Ravitch also warns that the ability of charters to exclude the harder to educate will create "a two-tier system of widening inequality." Some charters will continue to show success, and because the more motivated families will opt out, we will have a spiral where the scores of those left behind in the public schools will continue to decline. As Ravitch notes,
This would be a ominous development for public schools and for our nation.


As noted, some "success" of charter schools is a direct result of the intervention of corporate interests and foundations of wealthy people. These are issues that repeatedly come up, throughout the book. Thus in San Diego, when one school board member was opposed to what Alan Bersin was attempting to do, Frances Zimmerman found herself a target. At a time when the typical school board race cost $40,000,
leading business figures in the city contributed over $700,000 to defeat Zimmerman. Walmart heir John Walton of Arkansas, a supporter of charter schools and vouchers, and Los Angeles billionaire Eli Broad each contributed more than $100,000 to the anti-Zimmerman campaign.
In this case Zimmerman survived, although she remained in the minority on a pro-Bersin board.

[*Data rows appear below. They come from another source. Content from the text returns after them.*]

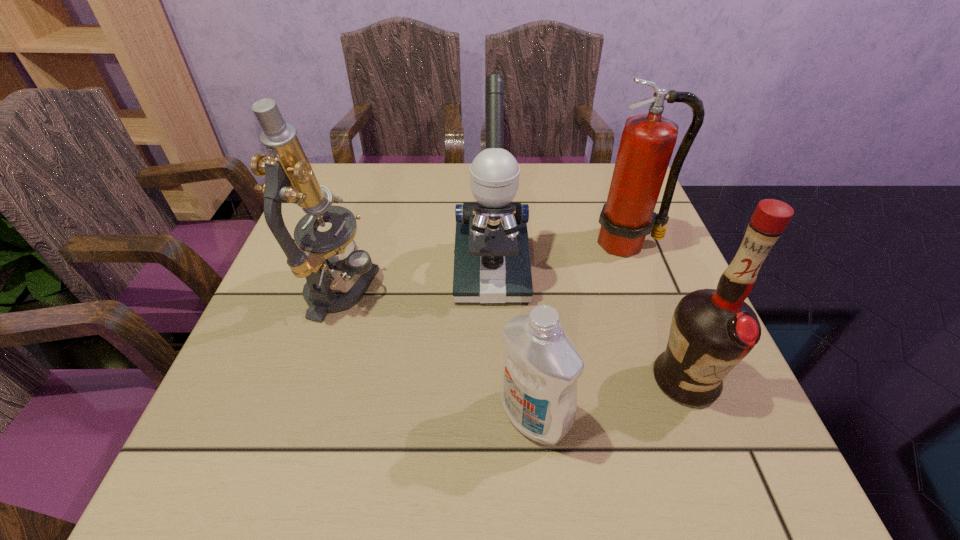 The width and height of the screenshot is (960, 540). What are the coordinates of `free space between the liquor and the right microscope` in the screenshot? It's located at (588, 325).

Locate an element on the screen. Image resolution: width=960 pixels, height=540 pixels. vacant point located between the leftmost object and the shortest object is located at coordinates (438, 354).

The width and height of the screenshot is (960, 540). Identify the location of vacant point located between the liquor and the detergent. (609, 398).

The image size is (960, 540). I want to click on free space between the liquor and the fire extinguisher, so click(x=656, y=312).

Find the location of a particular element. This screenshot has height=540, width=960. empty space between the fire extinguisher and the detergent is located at coordinates (581, 330).

Find the location of a particular element. This screenshot has height=540, width=960. vacant area that lies between the fire extinguisher and the shortest object is located at coordinates (581, 330).

You are a GUI agent. You are given a task and a screenshot of the screen. Output one action in this format:
    pyautogui.click(x=<x>, y=<y>)
    Task: Click on the empty location between the fire extinguisher and the liquor
    
    Given the screenshot: What is the action you would take?
    pyautogui.click(x=656, y=312)

Find the location of `object that can be found as the second closest to the right microscope`. object that can be found as the second closest to the right microscope is located at coordinates (648, 140).

Find the location of a particular element. Image resolution: width=960 pixels, height=540 pixels. the third closest object to the liquor is located at coordinates (648, 140).

Find the location of a particular element. vacant space that satisfies the following two spatial constraints: 1. on the front side of the shortest object; 2. on the right side of the leftmost object is located at coordinates click(x=302, y=416).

This kind of intervention by the wealthy should be of great concern, and Ravitch fully takes it on. In Chapter 10 she traces the history of the involvement of charitable foundations in public education, and provides close scrutiny of the major players today. This chapter alone would justify buying and reading the book. You will see in the detail the roles of the major players, including but not limited to the owners of Walmart, Bill Gates, and Eli Broad. You will see not only direct contributions but also further contributions through other foundations. Let me offer four selections, two from the portion on the Walton family, and two more general.

As one review the contributions made by the Walton family Foundation, it is obvious that the family members seek to create, sustain, and promote alternatives to public education. Their agenda is choice, competition and privatization.


But why should it be surprising that a foundation owned by one of the richest families in the United States opposes government regulation and favors private sector solutions to social problems? Why should it be surprising that a global corporation that has thrived without a unionized workforce would oppose public sector unions? Nor should it be surprising that the Walton Family Foundation has an ideological commitment to the principle of consumer choice and to an unfettered market, which by its nature has no loyalties and disregards Main Street, traditional values, long-established communities, and neighborhood schools.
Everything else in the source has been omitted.